I am sitting in my “owl” pajamas (apology to my sister who is terrified of owls), sufficiently tucked in for the night in my little dorm room cubicle on the second floor of Andrews Hall at Ashland University. Coming from my over 4,000 square foot, newly-purchased Tudor home to the institutional yellow walls of the tiny dorm room that will be my “home” for the next two weeks makes me feel like after-the-felony-Martha-Stewart. I hope to post pictures of the bunk bed with the thin, not-ready-for-summer-camp blanket in tomorrow’s post. I have already Googled hotels at Ashland for next summer’s residency.

In reality, though, I am thankful to be in this quiet room with no clutter and no distractions other than the television blaring in the lounge that adjoins my room. Did I mention I am a light sleeper? Living on campus has already necessitated the making of new writer friends. Tomorrow three new friends and I will meet for a journey to find java on a Sunday morning in a small Ohio town.

I struggle with “talking the talk.” I just have to keep reminding myself that what I am here in the program for is to improve my ability not only to write poetry but to talk about it.

It helps that tonight I received an email from Relief Journal who is sending the final galley of my poems for proofreading before publication. I may come from a small town in Kansas. I may be a SAHM. I may have arrived here with the writing processes of that ugly stepsister–Journalism. But I am here, and I am already a published poet.  I love the work.

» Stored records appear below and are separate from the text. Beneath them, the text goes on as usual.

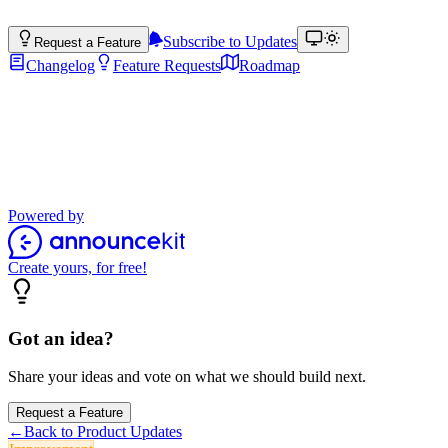
Subscribe to Updates
Request a Feature
Changelog
Feature Requests
Roadmap
Product Updates
Stay up to date with the latest features, improvements, and product
updates.
Powered by
Create yours, for free!
Got an idea?
Share your ideas and vote on what we should build next.
Request a Feature
←
Back to Product Updates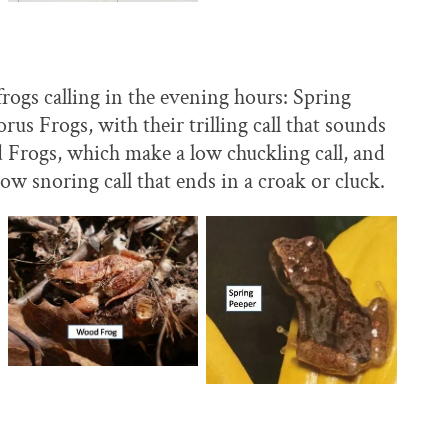
ogs calling in the evening hours: Spring
us Frogs, with their trilling call that sounds
 Frogs, which make a low chuckling call, and
w snoring call that ends in a croak or cluck.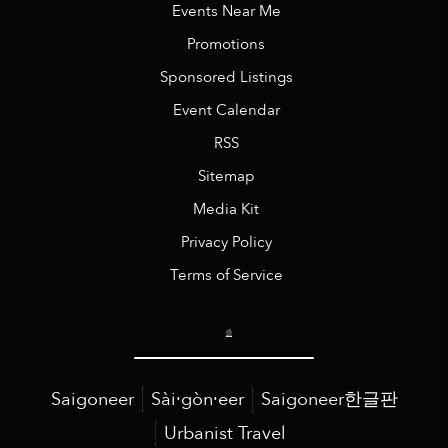
Events Near Me
Promotions
Sponsored Listings
Event Calendar
RSS
Sitemap
Media Kit
Privacy Policy
Terms of Service
Saigoneer
Sài·gòn·eer
Saigoneer한글판
Urbanist Travel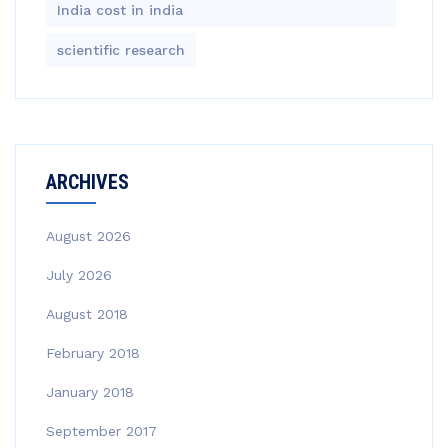
India cost in india
scientific research
ARCHIVES
August 2026
July 2026
August 2018
February 2018
January 2018
September 2017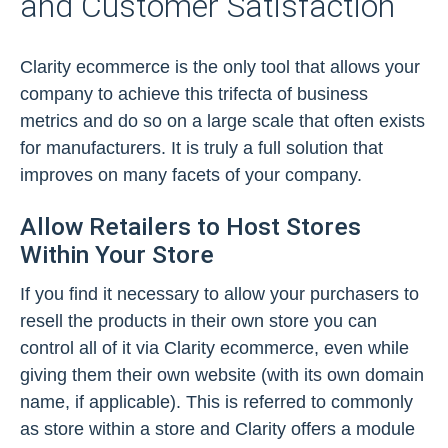
and Customer Satisfaction
Clarity ecommerce is the only tool that allows your
company to achieve this trifecta of business
metrics and do so on a large scale that often exists
for manufacturers. It is truly a full solution that
improves on many facets of your company.
Allow Retailers to Host Stores
Within Your Store
If you find it necessary to allow your purchasers to
resell the products in their own store you can
control all of it via Clarity ecommerce, even while
giving them their own website (with its own domain
name, if applicable). This is referred to commonly
as store within a store and Clarity offers a module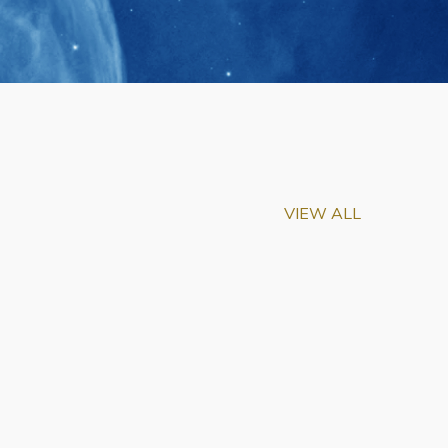
VIEW ALL
m-Biu Elected to
of National Academy of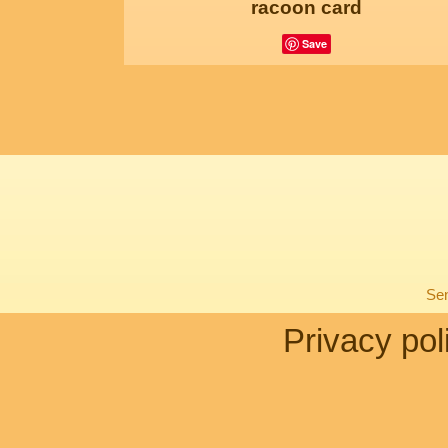
racoon card
Save
Sen
Privacy pol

I am thrilled for the residency to officially move from introductions and awkward socializing (poets in general need more than apple juice to make us socially interesting people…) to teachable moments. Tomorrow’s craft seminar is  ” A Closer Look at James Agee” followed by a reading by poet Brian Doyle.

Categories
Uncategorized

Ready or Not!

True to form, the pace of my summer has not been conducive to a writing life. Usually, I completely table all writing and spend my time outdoors, mostly driving my son to and from summer tennis practices and tournaments. Normally, I embrace the hiatus from writing, however, in two days I board a plane for Ohio where I will begin Ashland University’s MFA program with a two-week writing residency. I am excited, nervous, and a bit freaked-out by having to pay my first year’s tuition. I feel like I can’t waste that much money. I now must succeed. Someone please define “success” for me.
Today, I unpacked my first box of poetry books and placed them on shelves in a new room in our new home. It felt like my mind was opening and I could breath again, to see my familiar friends–these books. In the next two days, I must select a poem to analyze and present at the residency and I must fill out workshop forms for the poems I have submitted for workshop at the upcoming residency.
Most importantly, tomorrow I have a hair appointment. Nothing saps my confidence like gray roots! By far the biggest surprise to me is the angst I feel over leaving my little grandson for two weeks! I like to pretend I am this independent woman with a poetry career, sports interests, friends, hobbies, etc….that little boy has me completely wrapped around his little finger.
It feels good to write something again, albeit a hastily scribbled blog post. It’s a start. All of life is a start, a box to unpack, a changing child to remember.

Categories
Uncategorized

Maurice Manning

http://www.orionmagazine.org/index.php/articles/poem/7286/

I am in love with the poetry of Maurice Manning and so far this is my favorite.